Sunday, April 16, 2017

On Machine Learning and General Path Recognition

This is part II of my journey back into SOMs. Actually this journey started with the below picture:


It is a map of AIS broadcast points around the harbor of Miami, FL. Now we, sentient creatures, when we look at this map we can quickly and clearly see patterns formed by the points. There is a sequence of points that start from the harbor and go northeast.  There is a sequence of points that starts at the harbor and go south southeast. And there are a plenty of north south paths, some are very close to the shore, others are on the "edge" to the east. And there are path in the "middle".

Wouldn't it be wonderful if the Machine can see these pattern and formulate the general paths? That is actually what started this journey. I needed an unsupervised way for the Machine to recognize the patterns and emit the paths. I'm sure there are multiple ways to solve this, but I remembered that a while back I used Self Organizing Maps due to their simplicity and crucially for belonging to a class of unsupervised machine learning algorithms. So, in Part I, I reacquainted myself with SOMs and in this part, I completed the journey by showing the paths.

However faithful reader, I have not been totally honest with you. Please forgive me. This is part III in this journey. Along the way, I diverted a bit, as I needed a way to assemble tracks from targets. There exist a hidden gem in this project. The PathFinder application is an important stop on this journey, as in addition to assembling tracks from targets, it quantizes the path into grid cells. The quantization of paths is the linchpin between the raw targets points and the unsupervised path detection.
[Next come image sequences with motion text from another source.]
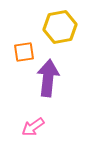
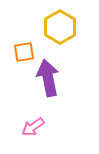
yellow hexagon: rotated 20 degrees counterclockwise
purple arrow: rotated 18 degrees counterclockwise
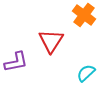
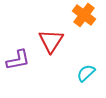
purple L-shape: moved 2 px right, 2 px up
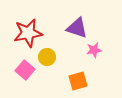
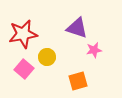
red star: moved 5 px left, 1 px down
pink square: moved 1 px left, 1 px up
The below picture will help in my explanation:


If a virtual grid is overlaid on the map (the grid cells in the above map are coarse on purpose for illustration purposes), then a linear vector that represents a path can be composes by scanning the grid cells from left to right and then from top to bottom.  The existence of targets in a cell is the binary value of the element in the vector.  So in the above case, the path will be represented by the vector [0,0,0,0,1,0,0,0,1,1,1,1,0,0,0,1]. Side note: In this implementation the vector is composed of binary values, however, a vector with real numbers can be composed where the element value is proportional to the number of targets. In addition, the cell values can "bleed" to neighboring cells in say a gaussian way for better path recognition. Will have to come back to this one day. A Master's thesis can be made out this.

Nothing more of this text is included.